Please write out exactly the lines of the data below from the line holding "Embody Arbaaz in" through the line holding "kill move, helix strike, or silent takedown.", and leave out the rest.
....
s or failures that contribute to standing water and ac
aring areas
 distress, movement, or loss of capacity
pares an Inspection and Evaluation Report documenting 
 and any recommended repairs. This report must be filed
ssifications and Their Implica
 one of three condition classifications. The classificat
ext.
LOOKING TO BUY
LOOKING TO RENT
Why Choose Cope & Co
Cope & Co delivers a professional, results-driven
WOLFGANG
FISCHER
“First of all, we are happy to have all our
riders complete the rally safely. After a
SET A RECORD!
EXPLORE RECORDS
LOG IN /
....
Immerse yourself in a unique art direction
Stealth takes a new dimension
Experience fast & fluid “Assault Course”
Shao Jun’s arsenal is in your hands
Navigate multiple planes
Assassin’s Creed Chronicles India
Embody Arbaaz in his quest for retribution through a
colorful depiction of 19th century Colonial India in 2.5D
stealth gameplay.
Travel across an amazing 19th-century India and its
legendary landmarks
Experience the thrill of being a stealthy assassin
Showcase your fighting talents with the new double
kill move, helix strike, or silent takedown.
....
* [Exercise answer]:
Embody Arbaaz in his quest for retribution through a
colorful depiction of 19th century Colonial India in 2.5D
stealth gameplay.
Travel across an amazing 19th-century India and its
legendary landmarks
Experience the thrill of being a stealthy assassin
Showcase your fighting talents with the new double
kill move, helix strike, or silent takedown.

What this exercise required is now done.